### Directions
Without changing anything, set down every line shown below.

Data excerpts:
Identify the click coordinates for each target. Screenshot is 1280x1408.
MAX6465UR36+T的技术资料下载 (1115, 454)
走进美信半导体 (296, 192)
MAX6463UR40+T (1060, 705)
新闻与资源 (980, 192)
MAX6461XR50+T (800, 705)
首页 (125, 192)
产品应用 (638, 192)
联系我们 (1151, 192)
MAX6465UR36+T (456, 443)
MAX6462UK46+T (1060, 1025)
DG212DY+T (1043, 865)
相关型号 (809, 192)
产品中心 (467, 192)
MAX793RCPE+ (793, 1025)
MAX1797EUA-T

### Task response
Identify the click coordinates for each target. Screenshot is 1280x1408.
MAX6465UR36+T的技术资料下载 (1115, 454)
走进美信半导体 (296, 192)
MAX6463UR40+T (1060, 705)
新闻与资源 (980, 192)
MAX6461XR50+T (800, 705)
首页 (125, 192)
产品应用 (638, 192)
联系我们 (1151, 192)
MAX6465UR36+T (456, 443)
MAX6462UK46+T (1060, 1025)
DG212DY+T (1043, 865)
相关型号 (809, 192)
产品中心 (467, 192)
MAX793RCPE+ (793, 1025)
MAX1797EUA-T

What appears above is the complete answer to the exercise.